Laying it on thick: Ecosystem effects of sediment placement on a microtidal Rhode Island salt marsh
Raposa, K., M. Bradley, C. Chaffee, N. Ernst, W. Ferguson, T. Kutcher, Rick McKinney, K. Miller, S. Rasmussen, E. Tymkiw, AND C. Wigand. Laying it on thick: Ecosystem effects of sediment placement on a microtidal Rhode Island salt marsh. Frontiers in Environmental Science. Frontiers, Lausanne, Switzerland, 10:939870, (2022). https://doi.org/10.3389/fenvs.2022.939870
Climate change stressors, in particular, accelerated sea level rise are having adverse effects on coastal salt marshes, including marsh fracturing and drowning. The high loss rate of marsh acreage during the past decade has prompted resource managers and conservation groups to develop climate adaptation plans to enhance coastal marsh resilience against sea level rise. One possible technique to build resilience to accelerated sea level rise is to place clean, sandy sediment on the marsh surface to build elevation capital. In this study the beneficial re-use of dredged sediment (26,000 cubic meters)from a boating channel was placed (10 – 48 cm thick) on a nearby coastal drowning marsh in southern New England (Ninigret marsh, RI). Much of the marsh revegetated within a few years of adding dredged sediment. Faunal communities, including nekton and birds, were largely unaffected by sediment placement. Overall, sediment placement provided Ninigret Marsh with an estimated 67-320 years of ambient elevation gain, increasing its resilience and likely long-term persistence. A thick addition of dredged sandy sediment might be best for future climate adaptation projects where the goals are to restore high marsh species, build elevation capital, and establish a migration corridor for salt marsh habitat. For any sediment placement project, determining the targeted range of elevations and the corresponding thickness of added sediment is one of the most important aspects of project design and it ultimately depends on many factors including added sediment type, tide range, existing marsh elevation and plant distributions, project goals and desired lifespan of the new marsh. Our study demonstrates that adding a thick layer of sandy sediment is a viable option for some drowning coastal marshes, but note that adding thinner layers may be a more appropriate option under certain conditions.

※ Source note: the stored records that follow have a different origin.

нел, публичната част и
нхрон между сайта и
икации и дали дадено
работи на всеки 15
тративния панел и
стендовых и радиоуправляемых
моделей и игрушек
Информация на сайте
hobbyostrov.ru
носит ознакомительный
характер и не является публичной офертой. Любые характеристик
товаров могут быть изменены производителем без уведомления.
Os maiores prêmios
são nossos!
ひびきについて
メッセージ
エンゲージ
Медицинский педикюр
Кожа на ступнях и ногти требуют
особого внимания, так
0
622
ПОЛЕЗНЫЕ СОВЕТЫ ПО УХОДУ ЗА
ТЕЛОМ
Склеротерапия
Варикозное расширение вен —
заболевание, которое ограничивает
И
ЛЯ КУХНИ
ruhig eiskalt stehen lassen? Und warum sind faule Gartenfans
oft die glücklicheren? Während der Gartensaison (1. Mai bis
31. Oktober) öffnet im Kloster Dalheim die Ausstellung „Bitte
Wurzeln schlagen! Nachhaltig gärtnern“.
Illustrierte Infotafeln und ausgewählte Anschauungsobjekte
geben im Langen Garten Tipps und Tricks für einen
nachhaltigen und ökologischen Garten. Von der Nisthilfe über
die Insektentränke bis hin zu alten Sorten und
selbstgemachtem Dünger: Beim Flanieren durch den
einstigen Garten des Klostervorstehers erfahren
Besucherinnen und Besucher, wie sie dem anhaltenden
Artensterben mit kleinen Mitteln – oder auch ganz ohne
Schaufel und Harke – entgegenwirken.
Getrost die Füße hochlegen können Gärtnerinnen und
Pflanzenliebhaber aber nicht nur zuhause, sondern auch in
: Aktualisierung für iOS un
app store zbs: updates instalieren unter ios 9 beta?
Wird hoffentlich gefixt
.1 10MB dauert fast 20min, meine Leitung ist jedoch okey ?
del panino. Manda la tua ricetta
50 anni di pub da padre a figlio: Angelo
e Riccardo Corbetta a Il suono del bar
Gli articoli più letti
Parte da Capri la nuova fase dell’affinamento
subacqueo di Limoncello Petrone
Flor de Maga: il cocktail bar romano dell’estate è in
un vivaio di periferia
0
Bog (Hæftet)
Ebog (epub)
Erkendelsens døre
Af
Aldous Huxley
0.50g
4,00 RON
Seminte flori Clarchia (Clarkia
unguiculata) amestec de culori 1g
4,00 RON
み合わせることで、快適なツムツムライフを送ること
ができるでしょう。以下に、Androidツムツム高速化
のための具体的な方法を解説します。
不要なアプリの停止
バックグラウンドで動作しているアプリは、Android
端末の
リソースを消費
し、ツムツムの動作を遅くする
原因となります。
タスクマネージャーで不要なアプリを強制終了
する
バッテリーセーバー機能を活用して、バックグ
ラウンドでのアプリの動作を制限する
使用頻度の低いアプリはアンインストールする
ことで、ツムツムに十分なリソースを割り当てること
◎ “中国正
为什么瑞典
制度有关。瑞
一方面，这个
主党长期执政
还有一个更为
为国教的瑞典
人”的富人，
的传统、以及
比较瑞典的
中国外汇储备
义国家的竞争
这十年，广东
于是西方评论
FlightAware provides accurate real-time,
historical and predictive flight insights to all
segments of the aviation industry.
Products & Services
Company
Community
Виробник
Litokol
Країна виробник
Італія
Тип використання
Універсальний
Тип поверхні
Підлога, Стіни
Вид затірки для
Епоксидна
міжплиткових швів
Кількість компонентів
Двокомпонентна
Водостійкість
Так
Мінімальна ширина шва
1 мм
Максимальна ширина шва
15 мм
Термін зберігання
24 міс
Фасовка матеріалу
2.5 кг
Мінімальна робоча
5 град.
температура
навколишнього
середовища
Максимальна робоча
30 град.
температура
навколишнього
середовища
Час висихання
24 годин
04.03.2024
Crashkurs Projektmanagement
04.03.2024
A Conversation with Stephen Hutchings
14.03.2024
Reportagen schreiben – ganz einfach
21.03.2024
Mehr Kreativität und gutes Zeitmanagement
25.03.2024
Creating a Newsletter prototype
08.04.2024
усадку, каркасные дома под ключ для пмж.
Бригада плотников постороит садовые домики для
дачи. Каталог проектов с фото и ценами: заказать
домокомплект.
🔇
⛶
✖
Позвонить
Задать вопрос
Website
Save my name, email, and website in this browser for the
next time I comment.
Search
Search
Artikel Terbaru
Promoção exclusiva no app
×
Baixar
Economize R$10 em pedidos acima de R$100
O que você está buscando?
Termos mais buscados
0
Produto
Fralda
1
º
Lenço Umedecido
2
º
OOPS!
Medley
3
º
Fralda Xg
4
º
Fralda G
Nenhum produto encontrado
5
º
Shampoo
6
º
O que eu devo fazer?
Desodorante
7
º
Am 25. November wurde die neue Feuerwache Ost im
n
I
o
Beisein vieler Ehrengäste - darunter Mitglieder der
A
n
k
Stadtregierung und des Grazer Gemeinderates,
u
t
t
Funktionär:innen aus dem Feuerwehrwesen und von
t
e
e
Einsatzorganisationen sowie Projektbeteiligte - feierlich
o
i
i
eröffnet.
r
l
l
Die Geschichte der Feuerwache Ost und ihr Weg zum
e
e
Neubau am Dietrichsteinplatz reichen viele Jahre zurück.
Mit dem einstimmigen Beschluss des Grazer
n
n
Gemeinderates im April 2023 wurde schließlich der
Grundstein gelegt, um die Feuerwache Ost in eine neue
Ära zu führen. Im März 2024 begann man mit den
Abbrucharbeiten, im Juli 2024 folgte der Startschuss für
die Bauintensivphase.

Heightened recognition of impacts to coastal salt marshes from sea-level rise has led to expanding interest in using thin-layer sediment placement (TLP) as an adaptation tool to enhance future marsh resilience. Building on successes and lessons learned from the Gulf and southeast U.S. coasts, projects are now underway in other regions, including New England where the effects of TLP on marsh ecosystems and processes are less clear. In this study, we report on early responses of a drowning, microtidal Rhode Island marsh (Ninigret Marsh, Charlestown, RI) to the application of a thick (10–48 cm) application of sandy dredged material and complimentary extensive adaptive management to quickly build elevation capital and enhance declining high marsh plant species. Physical changes occurred quickly. Elevation capital, rates of marsh elevation gain, and soil drainage all increased, while surface inundation, die-off areas, and surface ponding were greatly reduced. Much of the marsh revegetated within a few years, exhibiting aspects of classic successional processes leading to new expansive areas of high marsh species, although low marsh Spartina alterniflora recovered more slowly. Faunal communities, including nekton and birds, were largely unaffected by sediment placement. Overall, sediment placement provided Ninigret Marsh with an estimated 67–320 years of ambient elevation gain, increasing its resilience and likely long-term persistence. Project stakeholders intentionally aimed for the upper end of high marsh plant elevation growth ranges to build elevation capital and minimize maintenance costs, which also resulted in new migration corridors, providing pathways for future marsh expansion.